The division of property is taxed in the same way as other profit-generating transactions. According to Art. 209 and 210 of the Tax Code of the Russian Federation, a person who has received income must necessarily pay income tax; the receipt of profit in the liquidation process is regulated by Art. 23 Tax Code of the Russian Federation.

In this case, tax is deducted only from income; compensation for the amount of shares is not considered as such.

When to pay personal income tax when dividing property between spouses during the divorce process: the position of the Ministry of Finance

To answer this question, it is necessary to determine the method of division of property, as well as the stage.

Paying taxes on property division agreements before and after divorce

Property can be divided by concluding an agreement before the divorce. To do this, the spouses negotiate among themselves what exactly will become the property of each of them. The completed agreement must be certified by a notary. Otherwise, the document will not have legal force.

The agreement must specifically state what each party will receive.
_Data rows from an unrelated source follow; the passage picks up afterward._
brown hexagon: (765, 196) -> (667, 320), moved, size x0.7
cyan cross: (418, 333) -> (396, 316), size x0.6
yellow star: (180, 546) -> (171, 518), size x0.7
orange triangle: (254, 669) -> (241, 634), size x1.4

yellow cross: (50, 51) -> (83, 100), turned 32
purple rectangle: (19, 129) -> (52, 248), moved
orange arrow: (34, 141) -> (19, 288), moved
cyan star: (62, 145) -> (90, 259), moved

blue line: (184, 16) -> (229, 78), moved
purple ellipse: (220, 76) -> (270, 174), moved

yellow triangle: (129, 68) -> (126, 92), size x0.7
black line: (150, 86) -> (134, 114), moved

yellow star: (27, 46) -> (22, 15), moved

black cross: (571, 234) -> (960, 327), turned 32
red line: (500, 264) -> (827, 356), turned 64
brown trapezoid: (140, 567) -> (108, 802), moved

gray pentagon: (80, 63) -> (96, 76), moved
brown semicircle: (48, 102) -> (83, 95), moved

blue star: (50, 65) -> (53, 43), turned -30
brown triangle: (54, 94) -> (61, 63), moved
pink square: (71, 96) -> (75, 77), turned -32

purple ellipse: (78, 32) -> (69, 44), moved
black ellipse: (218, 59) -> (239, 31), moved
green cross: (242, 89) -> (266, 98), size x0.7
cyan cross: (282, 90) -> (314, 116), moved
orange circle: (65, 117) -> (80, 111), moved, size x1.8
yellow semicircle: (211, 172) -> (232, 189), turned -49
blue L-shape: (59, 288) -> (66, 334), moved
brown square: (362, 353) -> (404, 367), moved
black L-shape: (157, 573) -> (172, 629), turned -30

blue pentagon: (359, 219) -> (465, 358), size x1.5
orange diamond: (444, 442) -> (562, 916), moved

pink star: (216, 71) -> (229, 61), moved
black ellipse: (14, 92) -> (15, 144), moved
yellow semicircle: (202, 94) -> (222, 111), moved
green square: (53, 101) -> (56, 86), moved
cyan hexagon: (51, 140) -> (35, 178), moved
For example, an apartment goes to the wife, and a car and bank account goes to the husband.

It can be concluded that if the spouses enter into an agreement before the divorce, they will not need to pay taxes.

Paying taxes during a divorce through court

If spouses cannot divide property without disagreement, they will have to go to court. However, it is important to take into account that in the end one of the parties may end up with a large part of the property. As an example, let’s take a situation where the wife gets 80% of the apartment, and the husband gets the remaining 20%. And it is impossible to say for sure that the spouse will receive monetary compensation, since it may well not be awarded.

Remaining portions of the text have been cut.